Birmingham & Black Country

Dudley children's services: 'Serious failings' identified by Ofsted

Dudley Council Image copyright Google
Image caption Dudley Council said it would "do its utmost" to continue to improve outcomes for the most vulnerable children in the borough

"Serious and widespread failures" have been identified in services for children and young people needing protection in Dudley.

Ofsted inspectors said there was no assurance that vulnerable children were safe or "effectively protected" due to inadequate services at Dudley Council.

The authority had been aware of the deficits for "some time" but had not acted quickly enough, they added.

Dudley Council said it would "continue at pace" to radically improve services.

Inspectors who reviewed services in January and February rated children's social care services inadequate in four out of five areas, including children who need help and protection, leadership and adoption performance.

They found no progression in most areas rated as "requiring improvement" in 2012.

The report said: "The long period of inaction means that many services have deteriorated since the last inspection."

'Extremely low base'

Inspectors highlighted 21 particular cases about which there were "serious concerns", including children not receiving adequate levels of protection and those waiting for "unacceptably long periods" to see social workers.

Ofsted said the council was making concerted efforts to "tackle a legacy of deteriorating services".

But it said the Labour-run authority was "working from an extremely low base" and the required improvements would take "a significant time".

Too many children had experienced delay and "further risk" because the authority was "too slow to decide what needs to change in a family if it is going to be safe for children and young people to remain," inspectors said.

"Neglect is a significant feature in Dudley, but there is no partnership-wide strategy to address this," they added.

'Terrible'

The report said support for those at risk of being sexually exploited was improving, and there was "a good range of services" for tackling domestic abuse.

However, it found children at risk of sexual exploitation did "not have effective safety plans in place".

A children's services commissioner will now work with leaders at the council to make further recommendations.

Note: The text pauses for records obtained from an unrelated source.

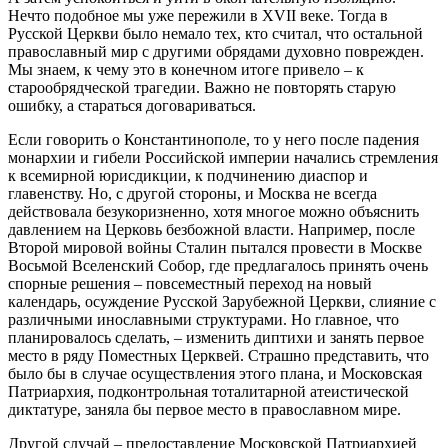
Нечто подобное мы уже пережили в XVII веке. Тогда в
Русской Церкви было немало тех, кто считал, что остальной
православный мир с другими обрядами духовно поврежден.
Мы знаем, к чему это в конечном итоге привело – к
старообрядческой трагедии. Важно не повторять старую
ошибку, а стараться договариваться.
Если говорить о Константинополе, то у него после падения
монархии и гибели Российской империи начались стремления
к всемирной юрисдикции, к подчинению диаспор и
главенству. Но, с другой стороны, и Москва не всегда
действовала безукоризненно, хотя многое можно объяснить
давлением на Церковь безбожной власти. Например, после
Второй мировой войны Сталин пытался провести в Москве
Восьмой Вселенский Собор, где предлагалось принять очень
спорные решения – повсеместный переход на новый
календарь, осуждение Русской Зарубежной Церкви, слияние с
различными инославными структурами. Но главное, что
планировалось сделать, – изменить диптихи и занять первое
место в ряду Поместных Церквей. Страшно представить, что
было бы в случае осуществления этого плана, и Московская
Патриархия, подконтрольная тоталитарной атеистической
диктатуре, заняла бы первое место в православном мире.
Другой случай – предоставление Московской Патриархией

Official figures have shown more councils being rated inadequate or in need of improvement than were rated good or outstanding.

Since the start of the year, according to the Ofsted website, there have been four councils told their children's services were inadequate and five that needed improvement. A further four were good and two were outstanding, Westminster City Council and the Royal Borough of Kensington and Chelsea.

Dudley Council chief executive Sarah Norman said: "We fully accept Ofsted's findings and the inspection has confirmed our own self-assessment of the services and we will continue at pace to rectify the issues."

Mike Wood, Conservative MP for Dudley South, said services are "clearly getting better" since new staff were hired last year, but said the conclusions from the Ofsted report were "terrible".

"Obviously what it highlights is quite how little has been done to improve the care of vulnerable children over the last four years, and that's of huge concern to everyone living in Dudley," he said.

Ian Austin, Labour MP for Dudley North, has been approached for comment.